What is needed
The response must consist of every record, restated word for word.
Start of Study material
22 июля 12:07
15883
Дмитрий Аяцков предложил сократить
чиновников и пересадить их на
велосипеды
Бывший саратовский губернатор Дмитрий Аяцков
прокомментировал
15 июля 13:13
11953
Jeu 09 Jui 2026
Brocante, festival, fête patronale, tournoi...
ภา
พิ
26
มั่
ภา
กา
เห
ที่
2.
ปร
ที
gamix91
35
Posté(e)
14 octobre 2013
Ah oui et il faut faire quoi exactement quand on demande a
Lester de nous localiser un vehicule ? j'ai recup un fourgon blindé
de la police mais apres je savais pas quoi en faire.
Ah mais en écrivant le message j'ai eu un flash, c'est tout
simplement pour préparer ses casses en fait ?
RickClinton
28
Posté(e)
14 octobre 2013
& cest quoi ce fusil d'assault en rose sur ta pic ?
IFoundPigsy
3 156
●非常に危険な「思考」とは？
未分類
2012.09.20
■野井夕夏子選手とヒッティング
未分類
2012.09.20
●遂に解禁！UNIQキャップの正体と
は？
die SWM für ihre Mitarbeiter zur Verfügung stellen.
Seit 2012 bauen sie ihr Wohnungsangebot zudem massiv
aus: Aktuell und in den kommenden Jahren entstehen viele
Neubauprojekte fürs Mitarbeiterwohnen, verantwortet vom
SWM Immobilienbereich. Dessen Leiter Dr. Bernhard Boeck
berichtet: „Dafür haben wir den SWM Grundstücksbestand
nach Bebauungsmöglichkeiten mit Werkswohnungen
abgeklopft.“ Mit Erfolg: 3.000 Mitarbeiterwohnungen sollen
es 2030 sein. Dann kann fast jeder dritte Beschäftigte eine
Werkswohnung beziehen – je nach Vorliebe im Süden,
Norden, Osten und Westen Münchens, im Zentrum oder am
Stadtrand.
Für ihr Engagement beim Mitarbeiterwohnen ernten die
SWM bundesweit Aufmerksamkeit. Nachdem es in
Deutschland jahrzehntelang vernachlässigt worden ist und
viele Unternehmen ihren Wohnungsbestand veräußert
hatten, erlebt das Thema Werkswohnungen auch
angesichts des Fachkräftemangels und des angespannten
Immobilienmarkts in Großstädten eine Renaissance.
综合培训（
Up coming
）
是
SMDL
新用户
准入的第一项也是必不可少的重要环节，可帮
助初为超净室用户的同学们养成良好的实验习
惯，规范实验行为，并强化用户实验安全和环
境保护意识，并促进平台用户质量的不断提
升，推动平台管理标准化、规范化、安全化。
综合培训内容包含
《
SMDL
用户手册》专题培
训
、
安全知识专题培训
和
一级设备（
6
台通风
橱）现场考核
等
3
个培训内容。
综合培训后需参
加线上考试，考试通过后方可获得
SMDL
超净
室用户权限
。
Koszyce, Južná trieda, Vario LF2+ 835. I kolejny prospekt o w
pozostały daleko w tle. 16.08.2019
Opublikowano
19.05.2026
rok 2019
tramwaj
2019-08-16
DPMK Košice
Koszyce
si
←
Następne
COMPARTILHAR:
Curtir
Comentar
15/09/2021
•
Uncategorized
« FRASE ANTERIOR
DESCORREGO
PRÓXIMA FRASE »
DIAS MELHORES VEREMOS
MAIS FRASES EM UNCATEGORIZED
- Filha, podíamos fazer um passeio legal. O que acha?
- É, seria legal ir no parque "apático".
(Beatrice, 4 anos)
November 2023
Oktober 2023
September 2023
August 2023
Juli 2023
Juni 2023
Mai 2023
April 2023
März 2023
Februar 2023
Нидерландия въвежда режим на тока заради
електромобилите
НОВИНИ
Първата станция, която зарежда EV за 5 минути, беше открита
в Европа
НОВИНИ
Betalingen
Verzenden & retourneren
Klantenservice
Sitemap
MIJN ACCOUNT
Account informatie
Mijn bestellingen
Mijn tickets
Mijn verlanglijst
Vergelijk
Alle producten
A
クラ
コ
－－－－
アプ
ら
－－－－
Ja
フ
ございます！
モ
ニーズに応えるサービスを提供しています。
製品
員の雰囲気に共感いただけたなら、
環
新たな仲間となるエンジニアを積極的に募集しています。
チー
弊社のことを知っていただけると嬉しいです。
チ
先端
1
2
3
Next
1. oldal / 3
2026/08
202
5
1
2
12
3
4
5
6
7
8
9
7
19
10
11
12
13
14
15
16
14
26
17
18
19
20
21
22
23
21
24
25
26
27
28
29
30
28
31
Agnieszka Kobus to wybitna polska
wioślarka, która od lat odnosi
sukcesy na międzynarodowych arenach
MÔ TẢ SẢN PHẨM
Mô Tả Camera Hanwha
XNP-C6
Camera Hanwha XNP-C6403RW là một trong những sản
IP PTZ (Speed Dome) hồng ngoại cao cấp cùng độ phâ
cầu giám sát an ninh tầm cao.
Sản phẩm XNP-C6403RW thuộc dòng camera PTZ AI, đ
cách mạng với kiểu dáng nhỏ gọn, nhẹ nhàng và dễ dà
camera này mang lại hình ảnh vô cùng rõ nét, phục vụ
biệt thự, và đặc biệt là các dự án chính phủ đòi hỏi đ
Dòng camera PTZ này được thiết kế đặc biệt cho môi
End of Study material
Exercise answer
22 июля 12:07
15883
Дмитрий Аяцков предложил сократить
чиновников и пересадить их на
велосипеды
Бывший саратовский губернатор Дмитрий Аяцков
прокомментировал
15 июля 13:13
11953
Jeu 09 Jui 2026
Brocante, festival, fête patronale, tournoi...
ภา
พิ
26
มั่
ภา
กา
เห
ที่
2.
ปร
ที
gamix91
35
Posté(e)
14 octobre 2013
Ah oui et il faut faire quoi exactement quand on demande a
Lester de nous localiser un vehicule ? j'ai recup un fourgon blindé
de la police mais apres je savais pas quoi en faire.
Ah mais en écrivant le message j'ai eu un flash, c'est tout
simplement pour préparer ses casses en fait ?
RickClinton
28
Posté(e)
14 octobre 2013
& cest quoi ce fusil d'assault en rose sur ta pic ?
IFoundPigsy
3 156
●非常に危険な「思考」とは？
未分類
2012.09.20
■野井夕夏子選手とヒッティング
未分類
2012.09.20
●遂に解禁！UNIQキャップの正体と
は？
die SWM für ihre Mitarbeiter zur Verfügung stellen.
Seit 2012 bauen sie ihr Wohnungsangebot zudem massiv
aus: Aktuell und in den kommenden Jahren entstehen viele
Neubauprojekte fürs Mitarbeiterwohnen, verantwortet vom
SWM Immobilienbereich. Dessen Leiter Dr. Bernhard Boeck
berichtet: „Dafür haben wir den SWM Grundstücksbestand
nach Bebauungsmöglichkeiten mit Werkswohnungen
abgeklopft.“ Mit Erfolg: 3.000 Mitarbeiterwohnungen sollen
es 2030 sein. Dann kann fast jeder dritte Beschäftigte eine
Werkswohnung beziehen – je nach Vorliebe im Süden,
Norden, Osten und Westen Münchens, im Zentrum oder am
Stadtrand.
Für ihr Engagement beim Mitarbeiterwohnen ernten die
SWM bundesweit Aufmerksamkeit. Nachdem es in
Deutschland jahrzehntelang vernachlässigt worden ist und
viele Unternehmen ihren Wohnungsbestand veräußert
hatten, erlebt das Thema Werkswohnungen auch
angesichts des Fachkräftemangels und des angespannten
Immobilienmarkts in Großstädten eine Renaissance.
综合培训（
Up coming
）
是
SMDL
新用户
准入的第一项也是必不可少的重要环节，可帮
助初为超净室用户的同学们养成良好的实验习
惯，规范实验行为，并强化用户实验安全和环
境保护意识，并促进平台用户质量的不断提
升，推动平台管理标准化、规范化、安全化。
综合培训内容包含
《
SMDL
用户手册》专题培
训
、
安全知识专题培训
和
一级设备（
6
台通风
橱）现场考核
等
3
个培训内容。
综合培训后需参
加线上考试，考试通过后方可获得
SMDL
超净
室用户权限
。
Koszyce, Južná trieda, Vario LF2+ 835. I kolejny prospekt o w
pozostały daleko w tle. 16.08.2019
Opublikowano
19.05.2026
rok 2019
tramwaj
2019-08-16
DPMK Košice
Koszyce
si
←
Następne
COMPARTILHAR:
Curtir
Comentar
15/09/2021
•
Uncategorized
« FRASE ANTERIOR
DESCORREGO
PRÓXIMA FRASE »
DIAS MELHORES VEREMOS
MAIS FRASES EM UNCATEGORIZED
- Filha, podíamos fazer um passeio legal. O que acha?
- É, seria legal ir no parque "apático".
(Beatrice, 4 anos)
November 2023
Oktober 2023
September 2023
August 2023
Juli 2023
Juni 2023
Mai 2023
April 2023
März 2023
Februar 2023
Нидерландия въвежда режим на тока заради
електромобилите
НОВИНИ
Първата станция, която зарежда EV за 5 минути, беше открита
в Европа
НОВИНИ
Betalingen
Verzenden & retourneren
Klantenservice
Sitemap
MIJN ACCOUNT
Account informatie
Mijn bestellingen
Mijn tickets
Mijn verlanglijst
Vergelijk
Alle producten
A
クラ
コ
－－－－
アプ
ら
－－－－
Ja
フ
ございます！
モ
ニーズに応えるサービスを提供しています。
製品
員の雰囲気に共感いただけたなら、
環
新たな仲間となるエンジニアを積極的に募集しています。
チー
弊社のことを知っていただけると嬉しいです。
チ
先端
1
2
3
Next
1. oldal / 3
2026/08
202
5
1
2
12
3
4
5
6
7
8
9
7
19
10
11
12
13
14
15
16
14
26
17
18
19
20
21
22
23
21
24
25
26
27
28
29
30
28
31
Agnieszka Kobus to wybitna polska
wioślarka, która od lat odnosi
sukcesy na międzynarodowych arenach
MÔ TẢ SẢN PHẨM
Mô Tả Camera Hanwha
XNP-C6
Camera Hanwha XNP-C6403RW là một trong những sản
IP PTZ (Speed Dome) hồng ngoại cao cấp cùng độ phâ
cầu giám sát an ninh tầm cao.
Sản phẩm XNP-C6403RW thuộc dòng camera PTZ AI, đ
cách mạng với kiểu dáng nhỏ gọn, nhẹ nhàng và dễ dà
camera này mang lại hình ảnh vô cùng rõ nét, phục vụ
biệt thự, và đặc biệt là các dự án chính phủ đòi hỏi đ
Dòng camera PTZ này được thiết kế đặc biệt cho môi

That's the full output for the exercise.